CYCLE
SEVEN
1. Power, or willpower, does not stand to glory as
evil to good but as virtue to good, since goodness is the glorious outcome of a
virtuous act, which is to say, the use of some particular form of willpower
directed towards a glorious end. Hence
power stands to glory as the virtuous precondition of an end whose essence is
good. At least this is true of willpower
with regard to sensibility, whether in terms of strength, truth, beauty, or
knowledge.
2. When we consider willpower with regard to
sensuality, however, the relationship between power and glory is reversed,
since willpower is then the vicious consequence of a precondition whose essence
or, rather, appearance is evil. Thus
instead of willpower preceding glory, as in sensibility, it is the negative
glory, or evil, of sensuality that precedes a willpower which is, of necessity,
vicious, and this whether in terms of weakness, illusion, ugliness, or
ignorance. For these vices are
respectively consequent upon the prior existence, in centrifugal vacuity, of
humiliation, woe, pain, and hatred, whose glory, being negative, can only be
evil.
3. Hence evil precedes vice in the sensual
contexts of negative glory, and vicious acts are less
evil than foolish on account of their association with sensuality. Conversely, virtue precedes goodness in the
sensible contexts of positive willpower, and virtuous acts are less good than
wise on account of their association with sensibility.
4. The folly of vice
contrasts, on any plane, with the wisdom of virtue.
5. Thus we may contrast the folly of the Devil
of sensuality, or Anti-Devil, viciously diverging from the evil of the Hell of
sensuality, or Anti-Hell, with the wisdom of the Devil of sensibility, or
Pro-Devil, virtuously converging upon the good of the Hell of sensibility, or
Pro-Hell, as one would contrast the divergence of illusion from woe with the
convergence of strength upon pride, or the divergence of light from Space with
the convergence of soul upon Time.
6. Thus we may contrast the folly of the God of
sensuality, or Anti-God, viciously diverging from the evil of the Heaven of
sensuality, or Anti-Heaven, with the wisdom of the God of sensibility, or
Pro-God, virtuously converging upon the good of the Heaven of sensibility, or
Pro-Heaven, as one would contrast the divergence of weakness from humiliation
with the convergence of truth upon joy, or the divergence of sound from Time
with the convergence of spirit upon Space.

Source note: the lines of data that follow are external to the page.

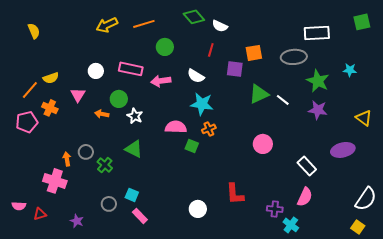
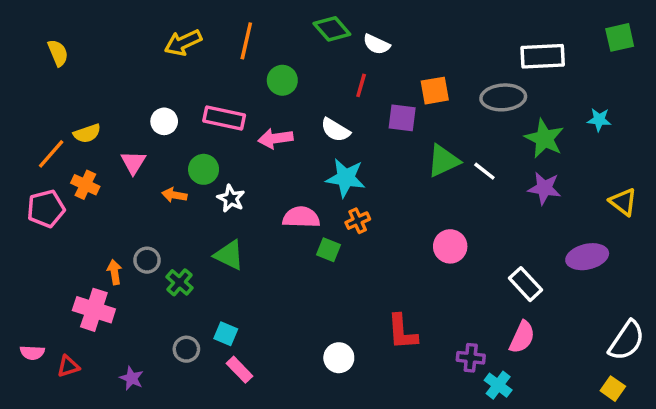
orange line: (144, 24) -> (246, 41), turned -60

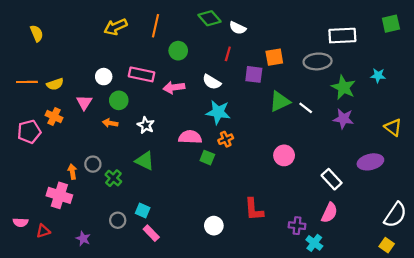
orange line: (51, 154) -> (27, 82), moved, turned 48
green circle: (204, 169) -> (119, 100), moved

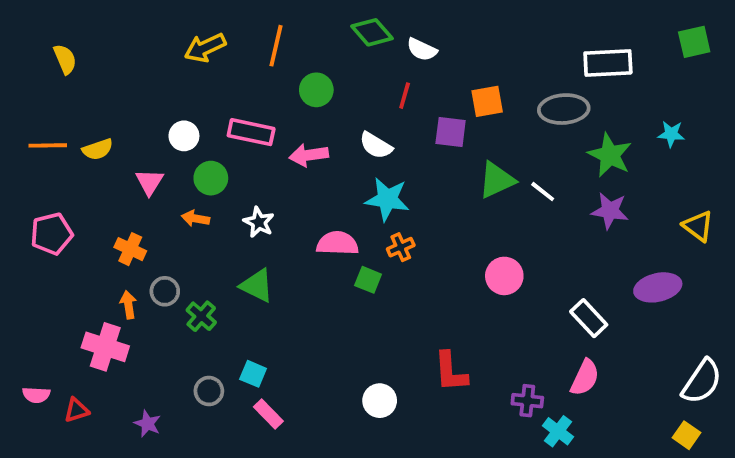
orange cross: (54, 117) -> (130, 249), moved

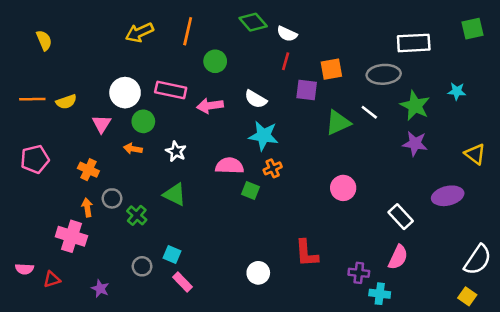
red line: (405, 96) -> (286, 61), moved
white circle: (184, 136) -> (125, 93), size x1.5
white line: (543, 192) -> (369, 112), moved
cyan cross: (558, 431) -> (380, 294), turned -30

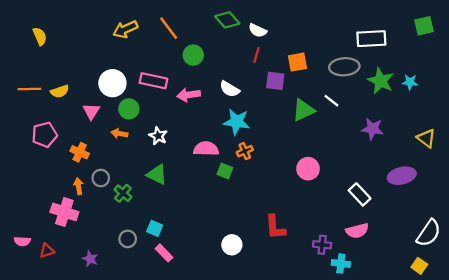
orange line: (188, 31) -> (169, 28), turned -50
green star: (415, 106) -> (381, 81), moved
pink pentagon: (35, 159) -> (45, 135), moved
pink semicircle: (398, 257) -> (357, 231), turned 50

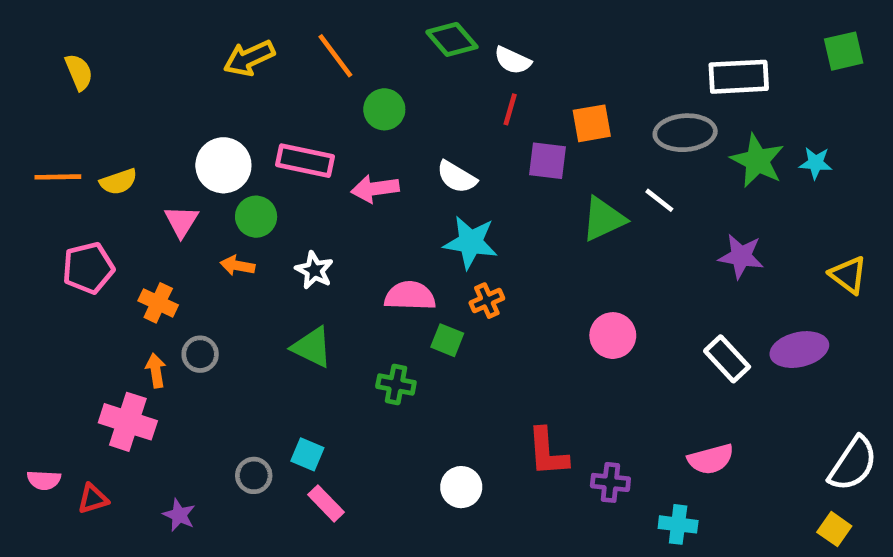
green cross: (123, 193) -> (396, 384), moved, turned -30
white rectangle: (360, 194) -> (727, 359), moved
purple cross: (322, 245) -> (610, 482), moved

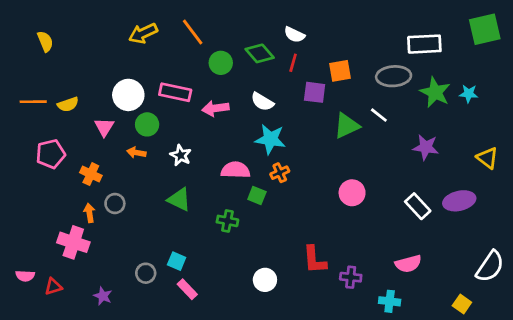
green diamond: (452, 39) -> (260, 53), moved
green square: (844, 51) -> (485, 29), size x1.4
yellow square: (834, 529) -> (462, 304), moved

7. Thus we may contrast the folly of the Woman
of sensuality, or Anti-Mother, viciously diverging from the evil of the World
of sensuality, or Anti-World, with the wisdom of the Woman of sensibility, or
Pro-Mother, virtuously converging upon the good of the World of sensibility, or
Pro-World, as one would contrast the divergence of ignorance from hate with the
convergence of beauty upon pleasure, or the divergence of taste from Volume
with the convergence of the id (maternal instinct) upon Mass.
8. Thus we may contrast the folly of the Man of
sensuality, or Anti-Christ, viciously diverging from the evil of the Purgatory of
sensuality, or Anti-Purgatory, with the wisdom of the Man of sensibility, or
Pro-Christ, virtuously converging upon the good of the Purgatory of
sensibility, or Pro-Purgatory, as one would contrast the divergence of ugliness
from pain with the convergence of knowledge upon love, or the divergence of
lust from Mass with the convergence of mind upon Volume.
9. To diverge from spatial Space but to converge
upon spaced Space; to diverge from sequential Time but to converge upon
repetitive Time; to diverge from volumetric Volume but to converge upon
voluminous Volume; to diverge from massive Mass but to converge upon massed
Mass.
10. Diverging viciously, in folly, from the evils
of idealism, naturalism, materialism, and realism; converging virtuously, in
wisdom, upon the goods of transcendentalism, fundamentalism, nonconformism, and humanism.
11. Damned by and to sensuality, one can only be
saved to and by sensibility. Saved from
idealism to fundamentalism, diagonally falling from the eyes to the heart; saved
from naturalism to transcendentalism, diagonally rising from the ears to the
lungs; saved from materialism to humanism, diagonally falling from the tongue
to the womb; saved from realism to nonconformism,
diagonally rising from the phallus to the brain. Barbarism, culture,
civilization, and nature, germane to Hell, Heaven, the World, and Purgatory.